Meski demikian, Ayu tak pernah berani mendekat. Dari kejauhan, Ayu tetap menyimpan pandangannya, menjadikan lelaki itu seperti rahasia kecilnya yang hanya ia ketahui. Ada kenyamanan yang ia temukan dalam menatapnya, dalam menyaksikan setiap gerak dan jeda pria itu.
Hingga suatu pagi, ketika langit sedikit mendung dan jalanan tampak lengang, Ayu melewati rumah itu dengan langkah pelan. Namun kali ini, ada sesuatu yang berbeda. Tirai jendela setengah tertutup, hanya menyisakan sedikit celah di mana mata Ayu bisa mengintip. Pria itu, yang selama ini hanya menjadi bayangan di balik jendela, ternyata menyadari kehadiran Ayu.

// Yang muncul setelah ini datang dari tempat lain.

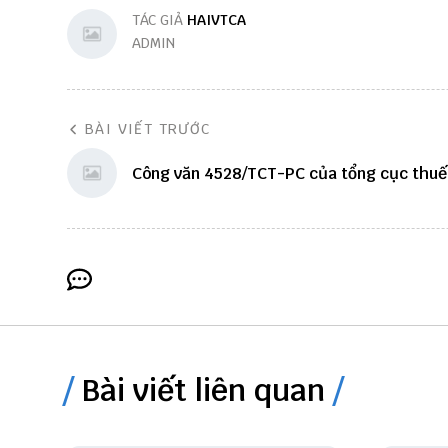
TÁC GIẢ
HAIVTCA
ADMIN
BÀI VIẾT TRƯỚC
Công văn 4528/TCT-PC của tổng cục thuế
Bài viết liên quan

Ayu hampir melangkah mundur, namun lelaki itu tersenyum, sebuah senyuman yang ramah, dan sedikit terkejut namun tak canggung. Hatinya berdesir, detak jantungnya seakan berlomba dengan detik-detik waktu yang terasa melambat.
"Apa kabar, Nona?" tanya lelaki itu tiba-tiba. Suaranya rendah, tenang, seperti air yang mengalir tanpa riak.
Ayu terpaku. Hanya sapaan singkat, namun baginya terasa seperti denting lonceng yang membangunkannya dari mimpi panjang. Setelah beberapa saat, ia pun menjawab dengan suara lirih.
"Kabar baik, dan... Anda sendiri?"
"Baik, terima kasih. Saya sering melihat Anda melewati rumah ini. Apakah Anda tinggal di sekitar sini?"